Liu Jiamin, Lian Heng
IEEE Trans Neural Netw Learn Syst. 2025 Jun;36(6):10371-10380. doi: 10.1109/TNNLS.2024.3453036.
We investigate the decentralized nonparametric policy evaluation problem within reinforcement learning (RL), focusing on scenarios where multiple agents collaborate to learn the state-value function using sampled state transitions and privately observed rewards.
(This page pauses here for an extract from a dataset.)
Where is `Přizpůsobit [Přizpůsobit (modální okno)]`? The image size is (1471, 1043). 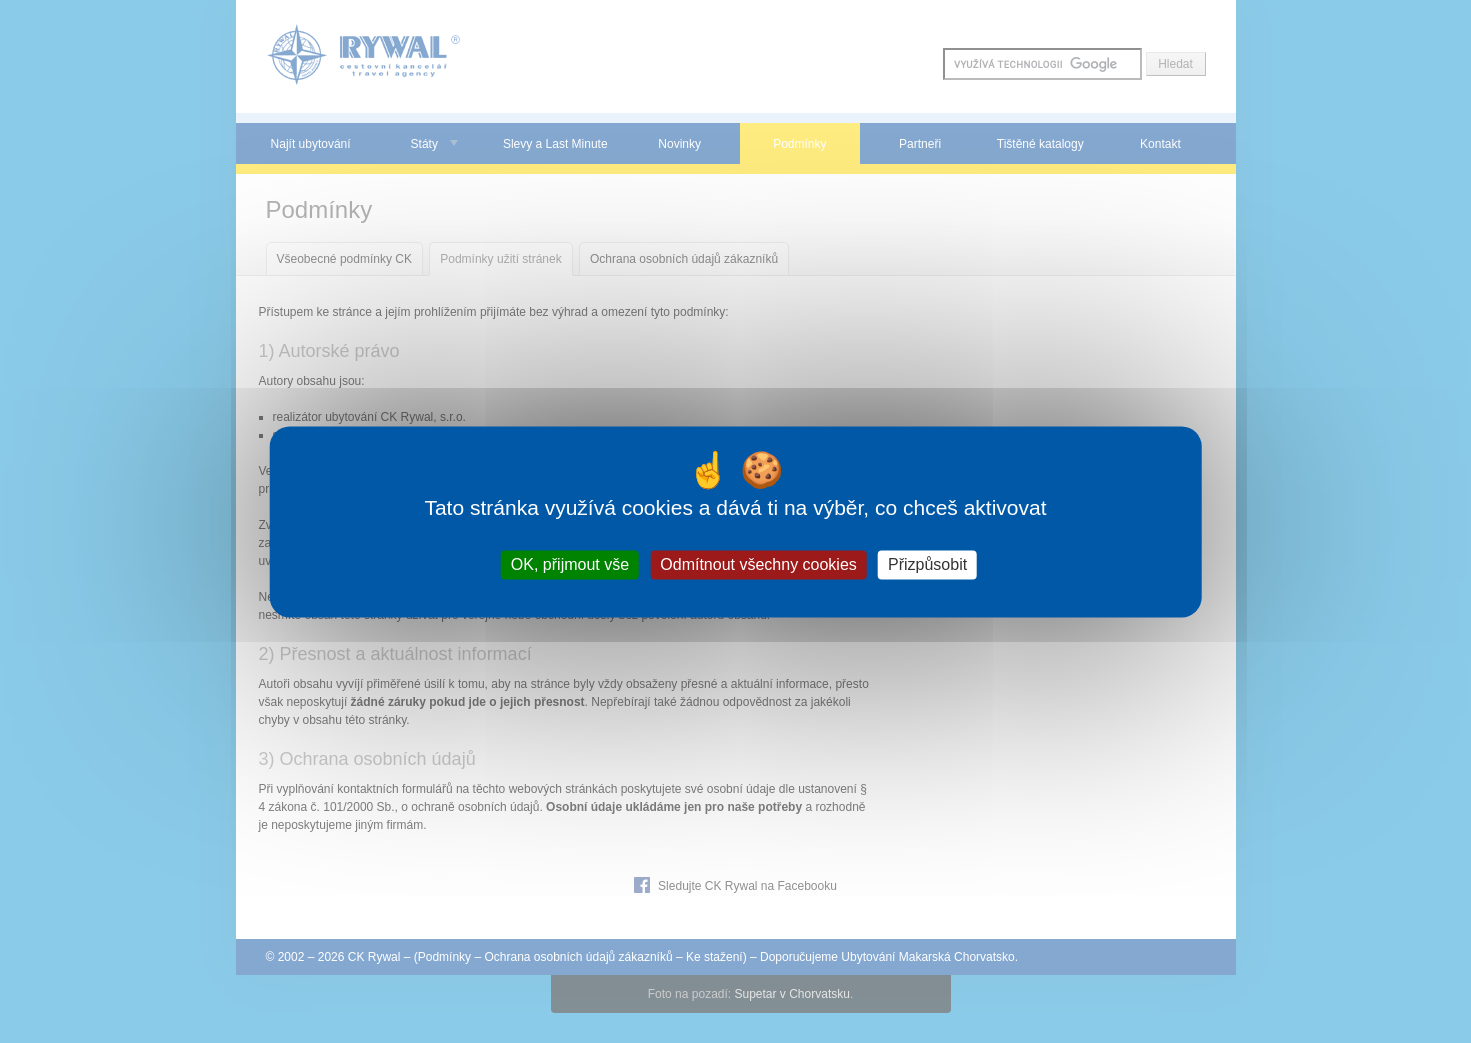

Our approach centers on a regression-based multistage iteration technique employing infinite-dimensional gradient descent (GD) within a reproducing kernel Hilbert space (RKHS). To make computation and communication more feasible, we employ Nyström approximation to project this space into a finite-dimensional one. We establish statistical error bounds to describe the convergence of value function estimation, marking the first instance of such analysis within a fully decentralized nonparametric framework. We compare the regression-based method to the kernel temporal difference (TD) method in some numerical studies.
我们研究强化学习(RL)中的分散式非参数策略评估问题,重点关注多个智能体协作使用采样状态转移和私有观察奖励来学习状态值函数的场景。我们的方法以一种基于回归的多阶段迭代技术为核心,该技术在再生核希尔伯特空间(RKHS)内采用无限维梯度下降(GD)。为了使计算和通信更可行,我们采用Nyström近似将此空间投影到有限维空间。我们建立统计误差界来描述值函数估计的收敛性,这是在完全分散的非参数框架内进行此类分析的首次实例。在一些数值研究中,我们将基于回归的方法与核时间差分(TD)方法进行了比较。